Collected data:
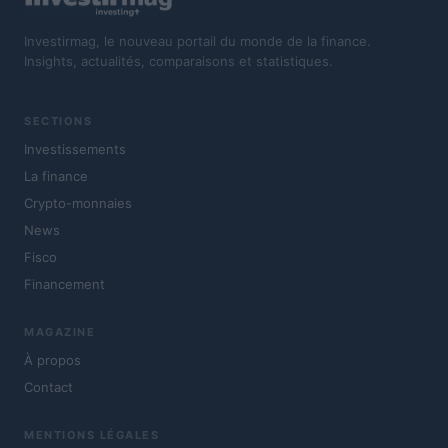
Investirmag, le nouveau portail du monde de la finance.
Insights, actualités, comparaisons et statistiques.
SECTIONS
Investissements
La finance
Crypto-monnaies
News
Fisco
Financement
MAGAZINE
À propos
Contact
MENTIONS LÉGALES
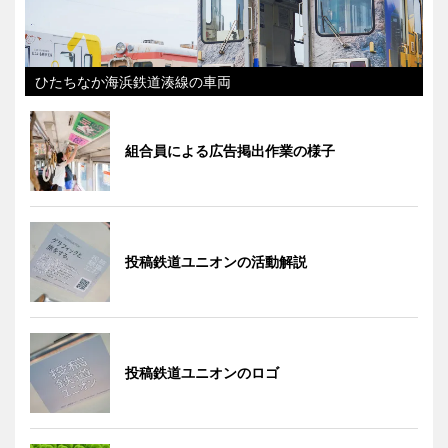
ひたちなか海浜鉄道湊線の車両
組合員による広告掲出作業の様子
投稿鉄道ユニオンの活動解説
投稿鉄道ユニオンのロゴ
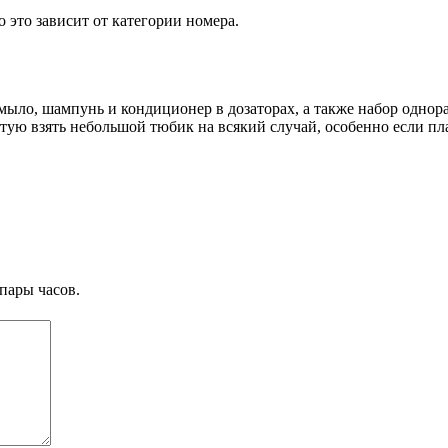
 это зависит от категории номера.
 мыло, шампунь и кондиционер в дозаторах, а также набор однор
ветую взять небольшой тюбик на всякий случай, особенно если п
пары часов.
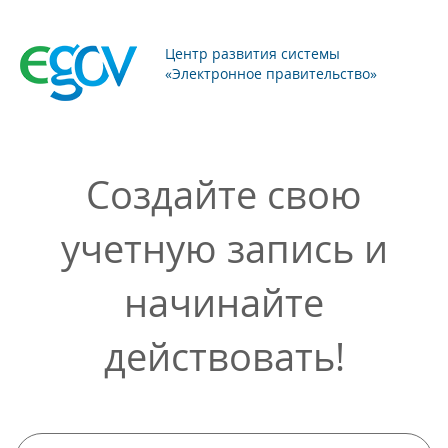
Центр развития системы
«Электронное правительство»
Создайте свою
учетную запись и
начинайте
действовать!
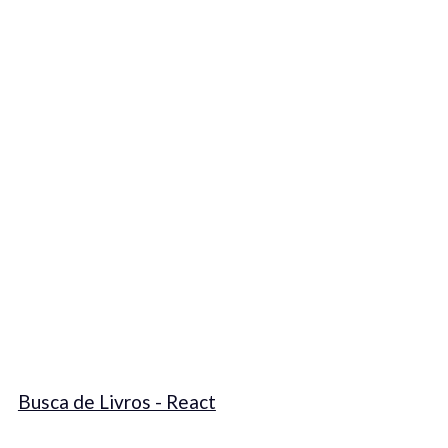
Busca de Livros - React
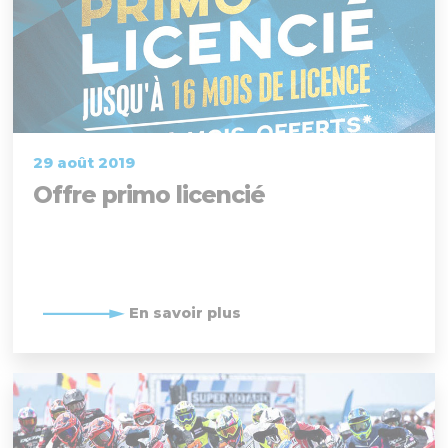
29 août 2019
Offre primo licencié
En savoir plus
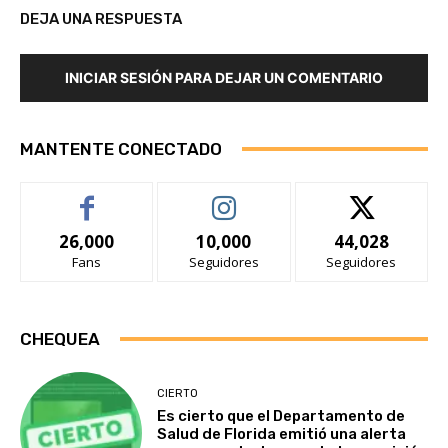
DEJA UNA RESPUESTA
INICIAR SESIÓN PARA DEJAR UN COMENTARIO
MANTENTE CONECTADO
26,000
10,000
44,028
Fans
Seguidores
Seguidores
CHEQUEA
CIERTO
Es cierto que el Departamento de
Salud de Florida emitió una alerta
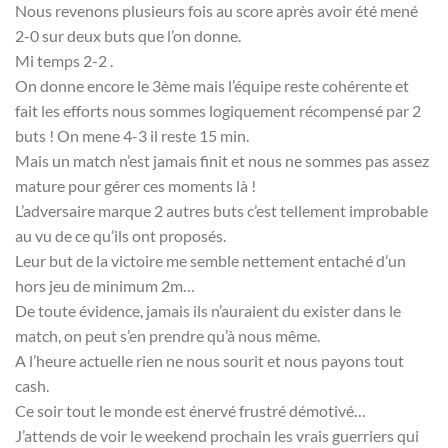
Nous revenons plusieurs fois au score après avoir été mené
2-0 sur deux buts que l’on donne.
Mi temps 2-2 .
On donne encore le 3ème mais l’équipe reste cohérente et
fait les efforts nous sommes logiquement récompensé par 2
buts ! On mene 4-3 il reste 15 min.
Mais un match n’est jamais finit et nous ne sommes pas assez
mature pour gérer ces moments là !
L’adversaire marque 2 autres buts c’est tellement improbable
au vu de ce qu’ils ont proposés.
Leur but de la victoire me semble nettement entaché d’un
hors jeu de minimum 2m…
De toute évidence, jamais ils n’auraient du exister dans le
match, on peut s’en prendre qu’à nous même.
A l’heure actuelle rien ne nous sourit et nous payons tout
cash.
Ce soir tout le monde est énervé frustré démotivé…
J’attends de voir le weekend prochain les vrais guerriers qui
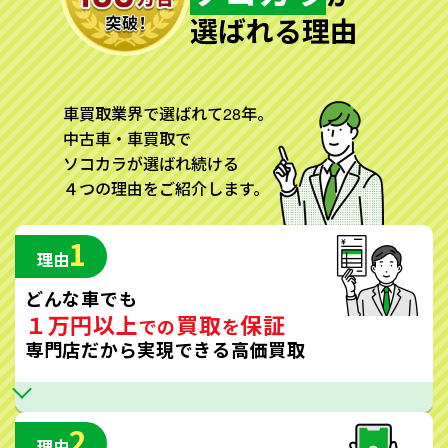
選ばれる理由
車買取業界で選ばれて28年。
中古車・車買取で
ソコカラが選ばれ続ける
４つの理由をご紹介します。
1
理由
どんな車でも
１万円以上
買取
保証
での
を
専門店だから実現できる高価買取
2
理由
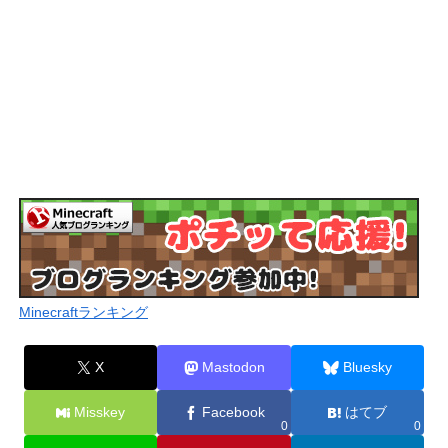
Minecraftランキング
X
Mastodon
Bluesky
Misskey
Facebook
はてブ
0
0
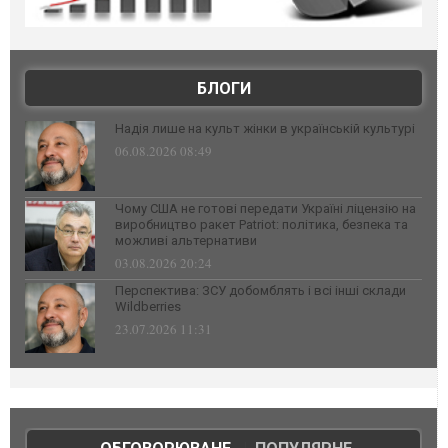
БЛОГИ
Надія лише на культ жінки в українській культурі
06.08.2026 08:49
Чому США не готові передати Україні ліцензію на
виробництво ракет Patriot: політика, безпека та
можливі альтернативи
03.08.2026 20:24
Перспектива: ЗСУ добомблять і всі інші склади
Wildberries
23.07.2026 11:31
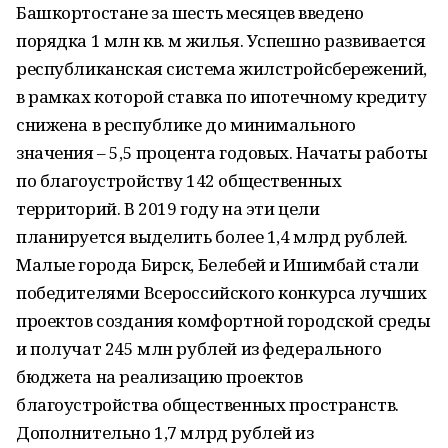
Башкортостане за шесть месяцев введено
порядка 1 млн кв. м жилья. Успешно развивается
республиканская система жилстройсбережений,
в рамках которой ставка по ипотечному кредиту
снижена в республике до минимального
значения – 5,5 процента годовых. Начаты работы
по благоустройству 142 общественных
территорий. В 2019 году на эти цели
планируется выделить более 1,4 млрд рублей.
Малые города Бирск, Белебей и Ишимбай стали
победителями Всероссийского конкурса лучших
проектов создания комфортной городской среды
и получат 245 млн рублей из федерального
бюджета на реализацию проектов
благоустройства общественных пространств.
Дополнительно 1,7 млрд рублей из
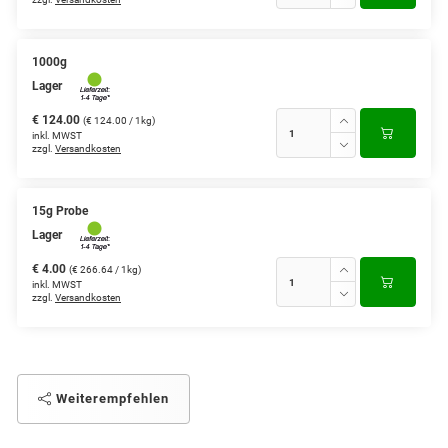
1000g
Lager
€ 124.00
(€ 124.00 / 1kg)
inkl. MWST
zzgl.
Versandkosten
15g Probe
Lager
€ 4.00
(€ 266.64 / 1kg)
inkl. MWST
zzgl.
Versandkosten
Weiterempfehlen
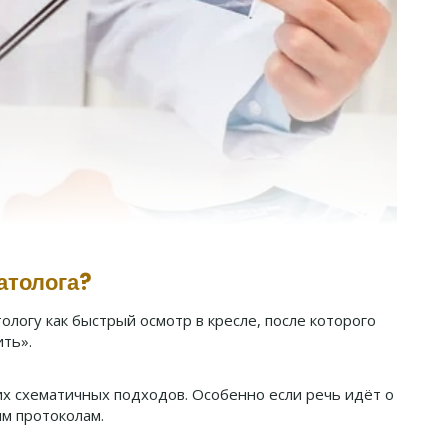
атолога?
ологу как быстрый осмотр в кресле, после которого
ить».
их схематичных подходов. Особенно если речь идёт о
м протоколам.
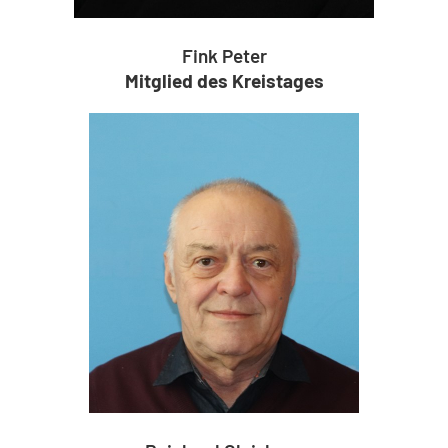
Fink Peter
Mitglied des Kreistages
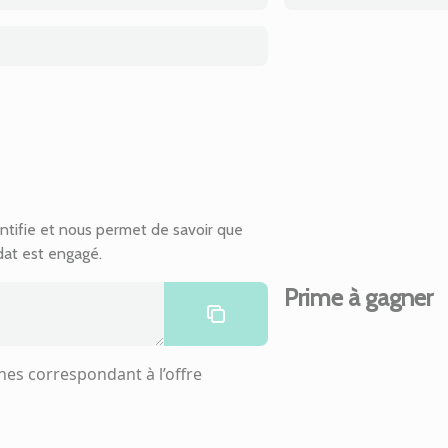
entifie et nous permet de savoir que
idat est engagé.
Prime à gagner
nes correspondant à l’offre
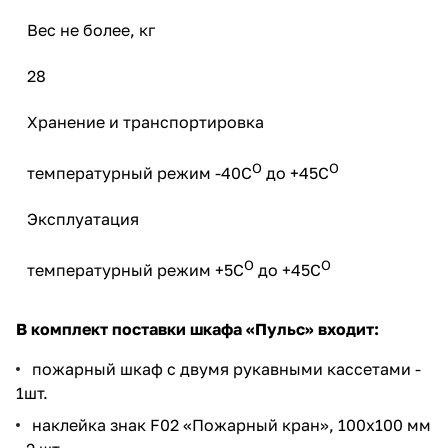
Вес не более, кг
28
Хранение и транспортировка
О
О
температурный режим -40С
до +45С
Эксплуатация
О
О
температурный режим +5С
до +45С
В комплект поставки шкафа «Пульс» входит:
пожарный шкаф с двумя рукавными кассетами -
1шт.
наклейка знак F02 «Пожарный кран», 100х100 мм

What you have to do: The records above should be retyped in full and exactly; omit the pictures.

Written solution:
Investirmag, le nouveau portail du monde de la finance.
Insights, actualités, comparaisons et statistiques.
SECTIONS
Investissements
La finance
Crypto-monnaies
News
Fisco
Financement
MAGAZINE
À propos
Contact
MENTIONS LÉGALES
ひたちなか海浜鉄道湊線の車両
組合員による広告掲出作業の様子
投稿鉄道ユニオンの活動解説
投稿鉄道ユニオンのロゴ
 это зависит от категории номера.
 мыло, шампунь и кондиционер в дозаторах, а также набор однор
ветую взять небольшой тюбик на всякий случай, особенно если п
пары часов.
Центр развития системы
«Электронное правительство»
Создайте свою
учетную запись и
начинайте
действовать!
Busca de Livros - React
29 août 2019
Offre primo licencié
En savoir plus
DEJA UNA RESPUESTA
INICIAR SESIÓN PARA DEJAR UN COMENTARIO
MANTENTE CONECTADO
26,000
10,000
44,028
Fans
Seguidores
Seguidores
CHEQUEA
CIERTO
Es cierto que el Departamento de
Salud de Florida emitió una alerta
Nous revenons plusieurs fois au score après avoir été mené
2-0 sur deux buts que l’on donne.
Mi temps 2-2 .
On donne encore le 3ème mais l’équipe reste cohérente et
fait les efforts nous sommes logiquement récompensé par 2
buts ! On mene 4-3 il reste 15 min.
Mais un match n’est jamais finit et nous ne sommes pas assez
mature pour gérer ces moments là !
L’adversaire marque 2 autres buts c’est tellement improbable
au vu de ce qu’ils ont proposés.
Leur but de la victoire me semble nettement entaché d’un
hors jeu de minimum 2m…
De toute évidence, jamais ils n’auraient du exister dans le
match, on peut s’en prendre qu’à nous même.
A l’heure actuelle rien ne nous sourit et nous payons tout
cash.
Ce soir tout le monde est énervé frustré démotivé…
J’attends de voir le weekend prochain les vrais guerriers qui
選ばれる理由
車買取業界で選ばれて28年。
中古車・車買取で
ソコカラが選ばれ続ける
４つの理由をご紹介します。
1
理由
どんな車でも
１万円以上
買取
保証
での
を
専門店だから実現できる高価買取
2
理由
Minecraftランキング
X
Mastodon
Bluesky
Misskey
Facebook
はてブ
0
0
БЛОГИ
Надія лише на культ жінки в українській культурі
06.08.2026 08:49
Чому США не готові передати Україні ліцензію на
виробництво ракет Patriot: політика, безпека та
можливі альтернативи
03.08.2026 20:24
Перспектива: ЗСУ добомблять і всі інші склади
Wildberries
23.07.2026 11:31
Башкортостане за шесть месяцев введено
порядка 1 млн кв. м жилья. Успешно развивается
республиканская система жилстройсбережений,
в рамках которой ставка по ипотечному кредиту
снижена в республике до минимального
значения – 5,5 процента годовых. Начаты работы
по благоустройству 142 общественных
территорий. В 2019 году на эти цели
планируется выделить более 1,4 млрд рублей.
Малые города Бирск, Белебей и Ишимбай стали
победителями Всероссийского конкурса лучших
проектов создания комфортной городской среды
и получат 245 млн рублей из федерального
бюджета на реализацию проектов
благоустройства общественных пространств.
Дополнительно 1,7 млрд рублей из
1000g
Lager
€ 124.00
(€ 124.00 / 1kg)
inkl. MWST
zzgl.
Versandkosten
15g Probe
Lager
€ 4.00
(€ 266.64 / 1kg)
inkl. MWST
zzgl.
Versandkosten
Weiterempfehlen
атолога?
ологу как быстрый осмотр в кресле, после которого
ить».
их схематичных подходов. Особенно если речь идёт о
м протоколам.
Fink Peter
Mitglied des Kreistages
entifie et nous permet de savoir que
idat est engagé.
Prime à gagner
nes correspondant à l’offre
Вес не более, кг
28
Хранение и транспортировка
О
О
температурный режим -40С
до +45С
Эксплуатация
О
О
температурный режим +5С
до +45С
В комплект поставки шкафа «Пульс» входит:
пожарный шкаф с двумя рукавными кассетами -
1шт.
наклейка знак F02 «Пожарный кран», 100х100 мм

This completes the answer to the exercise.